Güstrow | Nun ist endgültig Schluss beim Güstrower Traditionsbetrieb Manika. Nach der am 30. Juli beantragten Insolvenz (SVZ berichtete) wurde jetzt der Großteil der 60 Mitarbeiter unwiderruflich freigestellt. Sie müssen sich eine neue Arbeit suchen. Wie SVZ von einem bereits ehemaligen Mitarbeiter erfuhr, sei nur noch eine kleine Gruppe von ca. zehn Mitarbeitern im Betrieb verblieben, um die Abschlussinventur durchzuführen. Dagegen hatte Insolvenzverwalter Dirk Decker, ein Hamburger Rechtsanwalt, noch nach Bekanntwerden der Insolvenz gegenüber unserer Zeitung geäußert, dass eine Auffanglösung erarbeitet werden solle, um den Standort zu erhalten. Decker sah damals "gute Ansätze", den Geschäftsbetrieb in vollem Umfang aufrechtzuerhalten zu können.

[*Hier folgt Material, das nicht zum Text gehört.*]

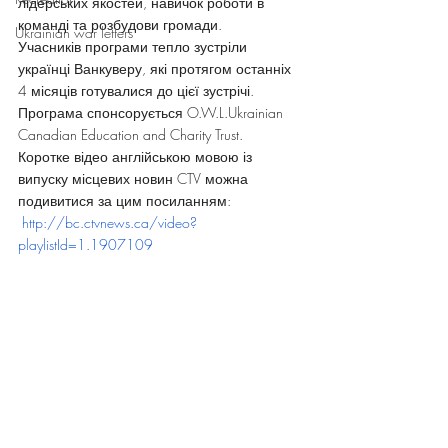
лідерських якостей, навичок роботи в 
команді та розбудови громади. 
Ukrainian war letters
Учасників програми тепло зустріли 
українці Ванкуверу, які протягом останніх 
4 місяців готувалися до цієї зустрічі. 
Програма спонсорується 
O.W.L.Ukrainian 
Canadian Education and Charity Trust
. 
Коротке відео англійською мовою із 
випуску місцевих новин CTV можна 
подивитися за цим посиланням: 
http://bc.ctvnews.ca/video?
playlistId=1.1907109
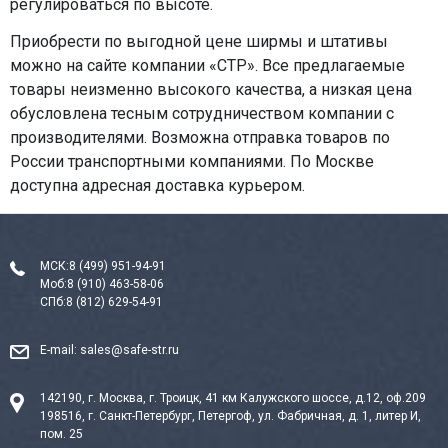
регулироваться по высоте.
Приобрести по выгодной цене ширмы и штативы
можно на сайте компании «СТР». Все предлагаемые
товары неизменно высокого качества, а низкая цена
обусловлена тесным сотрудничеством компании с
производителями. Возможна отправка товаров по
России транспортными компаниями. По Москве
доступна адресная доставка курьером.
МСК:
8 (499) 951-94-91
Моб:
8 (910) 463-58-06
СПб:
8 (812) 629-54-91
E-mail:
sales@safe-str.ru
142190, г. Москва, г. Троицк, 41 км Калужского шоссе, д.12, оф.209
198516, г. Санкт-Петербург, Петергоф, ул. Фабричная, д. 1, литер И,
пом. 25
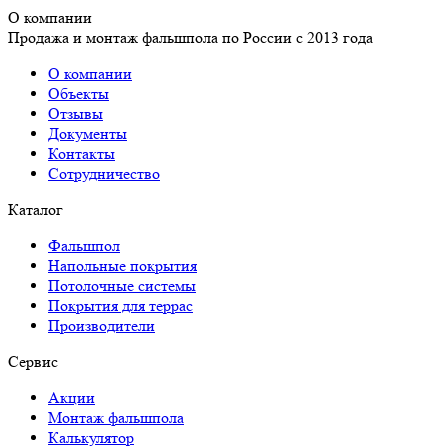
О компании
Продажа и монтаж фальшпола по России с 2013 года
О компании
Объекты
Отзывы
Документы
Контакты
Сотрудничество
Каталог
Фальшпол
Напольные покрытия
Потолочные системы
Покрытия для террас
Производители
Сервис
Акции
Монтаж фальшпола
Калькулятор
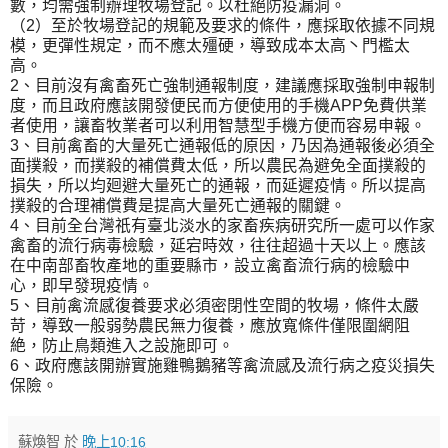
數，均需強制辦理牧場登記。以杜絕防疫漏洞。
（2）至於牧場登記的規範及要求的條件，應採取依據不同規
模，更彈性規定，而不應太殭硬，導致成本太高丶門檻太
高。
2、目前沒有禽畜死亡強制通報制度，建議應採取強制申報制
度，而且政府應該開發便民而方便使用的手機APP免費供業
者使用，讓畜牧業者可以利用智慧型手機方便而容易申報。
3、目前禽畜的大量死亡通報低的原因，乃因為通報後必須全
面撲殺，而撲殺的補償費太低，所以農民為避免全面撲殺的
損失，所以均廻避大量死亡的通報，而延遲疫情。所以提高
撲殺的合理補償費是提高大量死亡通報的關鍵。
4、目前全台灣祇有臺北淡水的家畜疾病研究所一處可以作家
禽畜的流行病毒檢驗，延宕時效，往往超過十天以上。應該
在中南部畜牧產地的重要縣市，設立禽畜流行病的檢驗中
心，即早發現疫情。
5、目前禽流感復養要求必須密閉性空間的牧場，條件太嚴
苛，導致一般弱勢農民無力復養，應放寬條件僅限圍網阻
絶，防止鳥類進入之設施即可。
6、政府應該開辦實施雞鴨鵝豬等禽流感及流行病之疫災損失
保險。
蘇煥智
於
晚上10:16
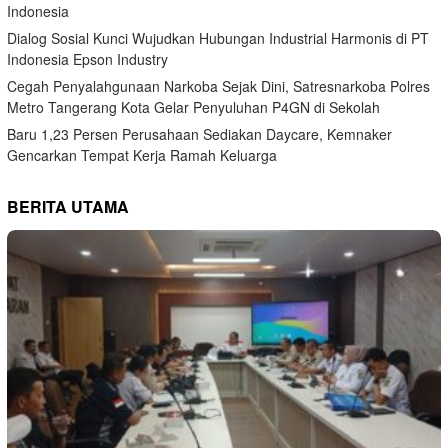
Indonesia
Dialog Sosial Kunci Wujudkan Hubungan Industrial Harmonis di PT
Indonesia Epson Industry
Cegah Penyalahgunaan Narkoba Sejak Dini, Satresnarkoba Polres
Metro Tangerang Kota Gelar Penyuluhan P4GN di Sekolah
Baru 1,23 Persen Perusahaan Sediakan Daycare, Kemnaker
Gencarkan Tempat Kerja Ramah Keluarga
BERITA UTAMA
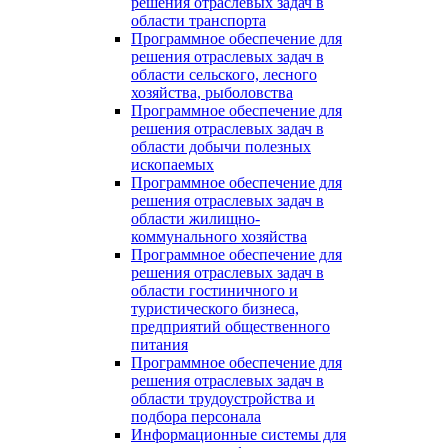
решения отраслевых задач в
области транспорта
Программное обеспечение для
решения отраслевых задач в
области сельского, лесного
хозяйства, рыболовства
Программное обеспечение для
решения отраслевых задач в
области добычи полезных
ископаемых
Программное обеспечение для
решения отраслевых задач в
области жилищно-
коммунального хозяйства
Программное обеспечение для
решения отраслевых задач в
области гостиничного и
туристического бизнеса,
предприятий общественного
питания
Программное обеспечение для
решения отраслевых задач в
области трудоустройства и
подбора персонала
Информационные системы для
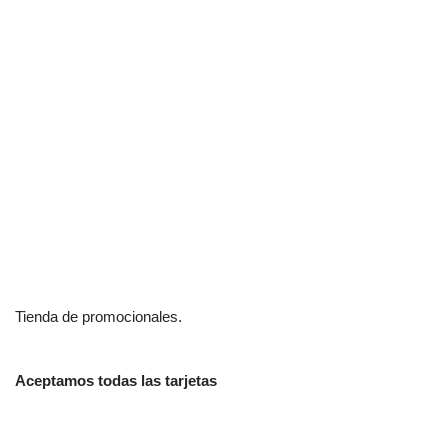
Tienda de promocionales.
Aceptamos todas las tarjetas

Doch nachdem das Arbeitsamt drei Monate lang Insolvenzgeld gezahlt hatte, kam für die größtenteils älteren Mitarbeiter von Manika der Schock der Arbeitslosigkeit. Eine Rettung des Güstrower Unternehmens scheint aussichtslos. Laut dem Insider seien die Voraussetzungen für den Geschäftsbetrieb nicht mehr gegeben, weil der Kfz-Hersteller MAN Manika den Vertrag entzogen habe. Manika war Vertragswerkstatt für MAN und übernahm den kompletten Service.

Manika wurde 2001 gegründet. Der Name setzt sich aus "MAN" und "Ikarus" zusammen. Mit dieser Bezeichnung knüpfte das Unternehmen an die Tradition des Ex-Kraftfahrzeug-Instandsetzungswerkes (KIW) an, auf dessen Gelände in der Neukruger Straße sich Manika befindet.